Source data
════
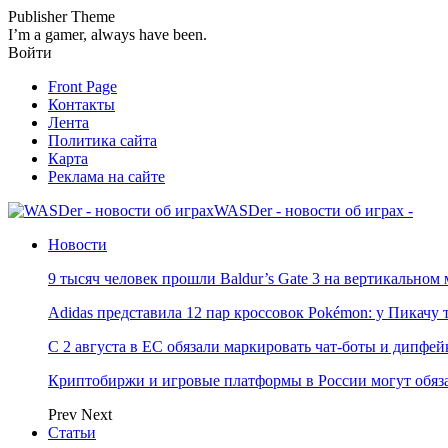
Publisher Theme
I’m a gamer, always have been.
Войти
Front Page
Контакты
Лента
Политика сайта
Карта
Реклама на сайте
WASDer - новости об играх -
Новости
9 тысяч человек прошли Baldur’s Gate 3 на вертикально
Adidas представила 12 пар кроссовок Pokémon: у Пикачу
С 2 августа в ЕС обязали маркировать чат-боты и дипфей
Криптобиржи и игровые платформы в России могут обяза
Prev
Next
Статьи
════
• _TASK_: The answer must be the line containing "Adidas представила 12" and every line after it to the end of the data, each set down exactly.

• _SOLUTION FOR THIS TASK_:
Adidas представила 12 пар кроссовок Pokémon: у Пикачу
С 2 августа в ЕС обязали маркировать чат-боты и дипфей
Криптобиржи и игровые платформы в России могут обяза
Prev
Next
Статьи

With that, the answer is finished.